▸ EXTRACTED INFORMATION:
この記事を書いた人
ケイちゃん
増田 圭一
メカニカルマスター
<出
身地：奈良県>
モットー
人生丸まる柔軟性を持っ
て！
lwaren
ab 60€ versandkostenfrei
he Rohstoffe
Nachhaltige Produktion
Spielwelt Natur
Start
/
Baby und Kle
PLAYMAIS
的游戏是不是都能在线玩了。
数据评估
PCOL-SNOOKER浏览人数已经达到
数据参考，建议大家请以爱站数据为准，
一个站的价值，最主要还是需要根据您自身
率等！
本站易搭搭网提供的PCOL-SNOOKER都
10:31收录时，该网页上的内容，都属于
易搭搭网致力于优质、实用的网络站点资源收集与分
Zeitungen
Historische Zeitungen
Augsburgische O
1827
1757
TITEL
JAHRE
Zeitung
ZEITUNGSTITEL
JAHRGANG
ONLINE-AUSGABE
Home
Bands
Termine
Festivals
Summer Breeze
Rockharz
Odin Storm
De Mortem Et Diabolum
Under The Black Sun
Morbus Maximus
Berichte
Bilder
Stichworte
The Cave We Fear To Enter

▸ WORK TO BE COMPLETED: Please reproduce the whole listing exactly, omitting no line.

▸ EXPECTED OUTPUT:
この記事を書いた人
ケイちゃん
増田 圭一
メカニカルマスター
<出
身地：奈良県>
モットー
人生丸まる柔軟性を持っ
て！
lwaren
ab 60€ versandkostenfrei
he Rohstoffe
Nachhaltige Produktion
Spielwelt Natur
Start
/
Baby und Kle
PLAYMAIS
的游戏是不是都能在线玩了。
数据评估
PCOL-SNOOKER浏览人数已经达到
数据参考，建议大家请以爱站数据为准，
一个站的价值，最主要还是需要根据您自身
率等！
本站易搭搭网提供的PCOL-SNOOKER都
10:31收录时，该网页上的内容，都属于
易搭搭网致力于优质、实用的网络站点资源收集与分
Zeitungen
Historische Zeitungen
Augsburgische O
1827
1757
TITEL
JAHRE
Zeitung
ZEITUNGSTITEL
JAHRGANG
ONLINE-AUSGABE
Home
Bands
Termine
Festivals
Summer Breeze
Rockharz
Odin Storm
De Mortem Et Diabolum
Under The Black Sun
Morbus Maximus
Berichte
Bilder
Stichworte
The Cave We Fear To Enter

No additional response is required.